### EXTRACTED MATERIAL
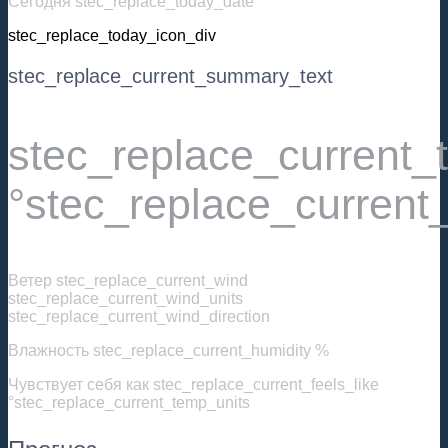
Сегодня stec_replace_today_date
stec_replace_today_icon_div
stec_replace_current_summary_text
stec_replace_current
°stec_replace_current
Ветер
stec_replace_current_wind
stec_replace_current_wind_units
stec_replace_current_wind_direction
Влажность
stec_replace_current_humidity %
Чувствует себя как
stec_replace_current_feels_like
°stec_replace_current_temp_units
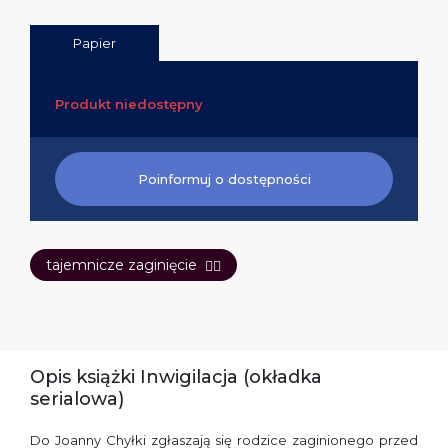
Papier
Produkt niedostępny
Poinformuj o dostępności
tajemnicze zaginięcie
🕵️‍♀️
Opis książki Inwigilacja (okładka
serialowa)
Do Joanny Chyłki zgłaszają się rodzice zaginionego przed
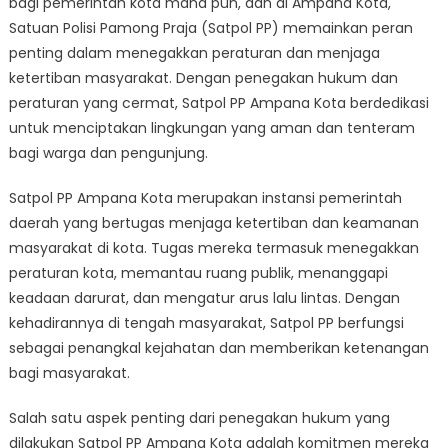
bagi pemerintah kota mana pun, dan di Ampana Kota,
Satpol
PP
Satuan Polisi Pamong Praja (Satpol PP) memainkan peran
Ampana
penting dalam menegakkan peraturan dan menjaga
Kota’s
ketertiban masyarakat. Dengan penegakan hukum dan
Vigilant
peraturan yang cermat, Satpol PP Ampana Kota berdedikasi
Enforcement
untuk menciptakan lingkungan yang aman dan tenteram
bagi warga dan pengunjung.
Satpol PP Ampana Kota merupakan instansi pemerintah
daerah yang bertugas menjaga ketertiban dan keamanan
masyarakat di kota. Tugas mereka termasuk menegakkan
peraturan kota, memantau ruang publik, menanggapi
keadaan darurat, dan mengatur arus lalu lintas. Dengan
kehadirannya di tengah masyarakat, Satpol PP berfungsi
sebagai penangkal kejahatan dan memberikan ketenangan
bagi masyarakat.
Salah satu aspek penting dari penegakan hukum yang
dilakukan Satpol PP Ampana Kota adalah komitmen mereka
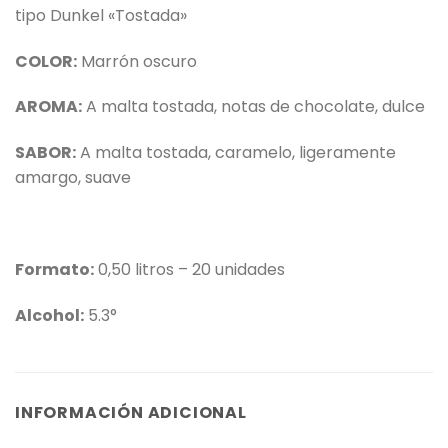
tipo Dunkel «Tostada»
COLOR:
Marrón oscuro
AROMA:
A malta tostada, notas de chocolate, dulce
SABOR:
A malta tostada, caramelo, ligeramente
amargo, suave
Formato:
0,50 litros – 20 unidades
Alcohol:
5.3°
INFORMACIÓN ADICIONAL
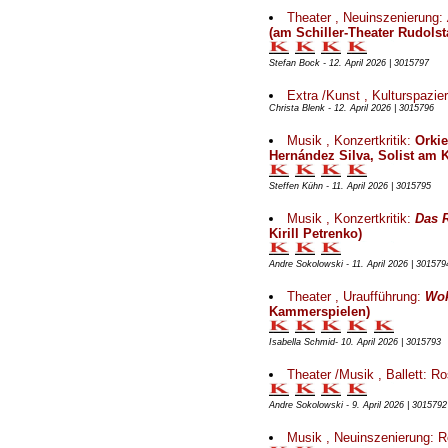
Theater , Neuinszenierung:
(am Schiller-Theater Rudolst
Stefan Bock - 12. April 2026 | 3015797
Extra /Kunst , Kulturspazi
Christa Blenk - 12. April 2026 | 3015796
Musik , Konzertkritik:
Orkie
Hernández Silva, Solist am K
Steffen Kühn - 11. April 2026 | 3015795
Musik , Konzertkritik:
Das 
Kirill Petrenko)
Andre Sokolowski - 11. April 2026 | 301579
Theater , Uraufführung:
Wok
Kammerspielen)
Isabella Schmid- 10. April 2026 | 3015793
Theater /Musik , Ballett: R
Andre Sokolowski - 9. April 2026 | 3015792
Musik , Neuinszenierung: R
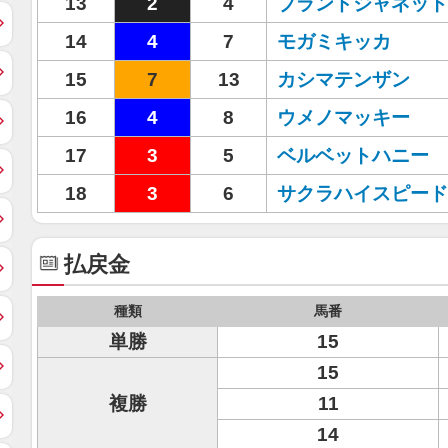
13
2
4
ブランドジャネット
14
4
7
モガミキッカ
15
7
13
カシマテンザン
16
4
8
ウメノマッキー
17
3
5
ベルベットハニー
18
3
6
サクラハイスピード
払戻金
種類
馬番
単勝
15
15
複勝
11
14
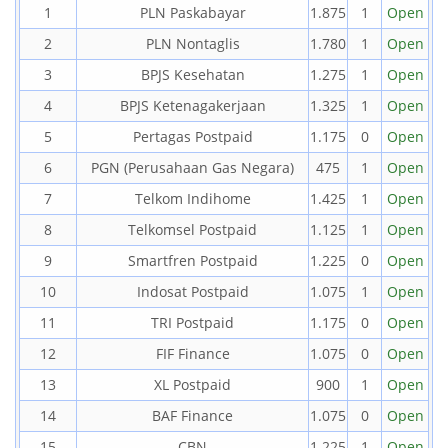
1
PLN Paskabayar
1.875
1
Open
2
PLN Nontaglis
1.780
1
Open
3
BPJS Kesehatan
1.275
1
Open
4
BPJS Ketenagakerjaan
1.325
1
Open
5
Pertagas Postpaid
1.175
0
Open
6
PGN (Perusahaan Gas Negara)
475
1
Open
7
Telkom Indihome
1.425
1
Open
8
Telkomsel Postpaid
1.125
1
Open
9
Smartfren Postpaid
1.225
0
Open
10
Indosat Postpaid
1.075
1
Open
11
TRI Postpaid
1.175
0
Open
12
FIF Finance
1.075
0
Open
13
XL Postpaid
900
1
Open
14
BAF Finance
1.075
0
Open
15
CBN
1.225
1
Open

### PROBLEM TO SOLVE
When a line of the entries contains the word "Musik", it counts toward the total; reply with that total alone.

### OUTPUT OF THE EXERCISE
4